Source records →
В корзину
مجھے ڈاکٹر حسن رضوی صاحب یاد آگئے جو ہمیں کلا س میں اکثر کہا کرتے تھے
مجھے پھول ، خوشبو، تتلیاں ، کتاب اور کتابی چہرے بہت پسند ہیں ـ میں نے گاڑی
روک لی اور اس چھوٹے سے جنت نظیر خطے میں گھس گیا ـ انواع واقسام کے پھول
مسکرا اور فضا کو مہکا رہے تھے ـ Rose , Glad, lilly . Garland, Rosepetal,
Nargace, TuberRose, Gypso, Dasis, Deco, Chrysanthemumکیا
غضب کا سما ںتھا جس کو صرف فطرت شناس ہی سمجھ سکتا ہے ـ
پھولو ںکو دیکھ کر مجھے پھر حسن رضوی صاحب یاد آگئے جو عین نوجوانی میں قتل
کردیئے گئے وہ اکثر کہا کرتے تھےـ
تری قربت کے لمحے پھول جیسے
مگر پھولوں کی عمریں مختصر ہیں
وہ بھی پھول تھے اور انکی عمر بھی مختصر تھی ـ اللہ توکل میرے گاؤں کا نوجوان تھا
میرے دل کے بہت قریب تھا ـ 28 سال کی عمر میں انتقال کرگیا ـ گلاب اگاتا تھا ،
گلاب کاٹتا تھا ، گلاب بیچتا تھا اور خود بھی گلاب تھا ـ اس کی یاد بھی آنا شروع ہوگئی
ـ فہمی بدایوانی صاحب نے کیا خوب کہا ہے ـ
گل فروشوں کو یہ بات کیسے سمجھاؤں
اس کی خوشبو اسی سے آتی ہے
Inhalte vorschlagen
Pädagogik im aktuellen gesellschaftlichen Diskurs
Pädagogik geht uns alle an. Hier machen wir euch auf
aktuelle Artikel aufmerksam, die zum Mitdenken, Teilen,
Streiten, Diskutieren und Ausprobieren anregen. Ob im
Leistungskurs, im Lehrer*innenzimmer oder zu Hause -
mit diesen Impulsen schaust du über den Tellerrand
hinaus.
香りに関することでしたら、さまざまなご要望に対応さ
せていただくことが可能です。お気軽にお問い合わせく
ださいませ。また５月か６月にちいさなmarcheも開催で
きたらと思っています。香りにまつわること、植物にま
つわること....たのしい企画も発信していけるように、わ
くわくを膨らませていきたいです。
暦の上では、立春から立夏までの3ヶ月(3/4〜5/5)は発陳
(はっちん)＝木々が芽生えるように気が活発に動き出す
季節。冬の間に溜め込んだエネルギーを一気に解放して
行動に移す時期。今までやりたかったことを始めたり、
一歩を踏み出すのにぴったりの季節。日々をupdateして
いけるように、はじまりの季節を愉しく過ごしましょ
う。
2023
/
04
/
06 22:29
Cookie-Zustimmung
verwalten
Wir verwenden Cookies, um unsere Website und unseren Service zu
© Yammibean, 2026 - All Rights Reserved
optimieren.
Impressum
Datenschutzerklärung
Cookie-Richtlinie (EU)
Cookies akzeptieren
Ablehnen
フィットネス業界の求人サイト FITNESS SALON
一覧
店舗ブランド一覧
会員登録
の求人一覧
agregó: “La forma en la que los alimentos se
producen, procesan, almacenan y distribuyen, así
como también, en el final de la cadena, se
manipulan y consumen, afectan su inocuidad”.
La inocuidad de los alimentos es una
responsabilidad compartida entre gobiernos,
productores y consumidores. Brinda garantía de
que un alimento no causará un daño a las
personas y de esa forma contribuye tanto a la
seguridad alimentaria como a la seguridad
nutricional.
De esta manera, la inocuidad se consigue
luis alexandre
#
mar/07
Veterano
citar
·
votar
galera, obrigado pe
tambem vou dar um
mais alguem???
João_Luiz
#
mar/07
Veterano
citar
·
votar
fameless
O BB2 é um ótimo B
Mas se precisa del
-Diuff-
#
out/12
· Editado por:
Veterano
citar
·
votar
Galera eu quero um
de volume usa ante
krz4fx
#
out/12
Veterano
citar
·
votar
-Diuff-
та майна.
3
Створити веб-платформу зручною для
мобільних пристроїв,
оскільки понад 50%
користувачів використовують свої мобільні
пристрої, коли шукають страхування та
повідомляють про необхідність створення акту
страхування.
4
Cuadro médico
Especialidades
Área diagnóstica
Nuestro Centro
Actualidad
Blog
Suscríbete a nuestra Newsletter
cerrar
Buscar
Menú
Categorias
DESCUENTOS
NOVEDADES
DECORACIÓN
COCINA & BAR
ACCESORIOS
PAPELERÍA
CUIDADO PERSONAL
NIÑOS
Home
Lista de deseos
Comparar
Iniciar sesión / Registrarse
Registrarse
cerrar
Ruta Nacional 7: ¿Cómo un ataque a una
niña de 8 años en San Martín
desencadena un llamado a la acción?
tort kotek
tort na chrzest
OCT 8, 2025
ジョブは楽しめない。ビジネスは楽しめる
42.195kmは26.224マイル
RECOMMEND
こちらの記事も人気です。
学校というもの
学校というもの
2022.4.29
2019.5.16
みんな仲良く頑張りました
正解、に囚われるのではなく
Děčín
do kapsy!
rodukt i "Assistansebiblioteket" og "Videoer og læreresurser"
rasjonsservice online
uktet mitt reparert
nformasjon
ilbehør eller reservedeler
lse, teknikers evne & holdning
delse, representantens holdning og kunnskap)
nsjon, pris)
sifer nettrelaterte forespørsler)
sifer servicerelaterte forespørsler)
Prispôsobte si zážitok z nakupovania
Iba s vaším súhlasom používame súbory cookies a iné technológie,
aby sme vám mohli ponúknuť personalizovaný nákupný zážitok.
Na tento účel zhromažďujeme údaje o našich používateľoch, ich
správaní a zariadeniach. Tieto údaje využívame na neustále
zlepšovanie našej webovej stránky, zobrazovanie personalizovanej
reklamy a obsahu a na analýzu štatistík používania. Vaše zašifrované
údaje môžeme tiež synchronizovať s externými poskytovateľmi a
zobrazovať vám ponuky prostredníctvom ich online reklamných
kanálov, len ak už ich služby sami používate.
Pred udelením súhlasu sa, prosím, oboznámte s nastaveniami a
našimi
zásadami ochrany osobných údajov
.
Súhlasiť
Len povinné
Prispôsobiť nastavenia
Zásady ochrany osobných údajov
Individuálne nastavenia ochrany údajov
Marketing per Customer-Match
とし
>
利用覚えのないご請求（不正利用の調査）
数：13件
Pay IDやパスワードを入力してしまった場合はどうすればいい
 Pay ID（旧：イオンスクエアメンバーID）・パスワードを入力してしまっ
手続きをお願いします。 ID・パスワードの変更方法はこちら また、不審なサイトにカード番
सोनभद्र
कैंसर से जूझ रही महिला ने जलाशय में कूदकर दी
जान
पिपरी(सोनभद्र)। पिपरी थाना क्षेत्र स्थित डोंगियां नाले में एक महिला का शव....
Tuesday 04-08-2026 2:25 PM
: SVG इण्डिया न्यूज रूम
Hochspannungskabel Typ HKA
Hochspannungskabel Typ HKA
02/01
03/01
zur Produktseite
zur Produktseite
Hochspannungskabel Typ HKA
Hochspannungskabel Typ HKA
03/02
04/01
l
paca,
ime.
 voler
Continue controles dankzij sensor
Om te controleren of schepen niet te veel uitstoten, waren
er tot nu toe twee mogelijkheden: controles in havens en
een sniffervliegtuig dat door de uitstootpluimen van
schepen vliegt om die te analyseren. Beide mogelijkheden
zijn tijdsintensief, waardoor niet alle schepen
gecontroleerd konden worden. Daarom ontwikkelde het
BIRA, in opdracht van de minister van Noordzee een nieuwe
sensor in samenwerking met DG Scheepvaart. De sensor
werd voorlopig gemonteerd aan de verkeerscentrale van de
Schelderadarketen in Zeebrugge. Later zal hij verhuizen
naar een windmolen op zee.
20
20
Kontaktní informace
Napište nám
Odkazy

Your objective → Show every line above where "sensor" is found.

Task response →
Continue controles dankzij sensor
sensor in samenwerking met DG Scheepvaart. De sensor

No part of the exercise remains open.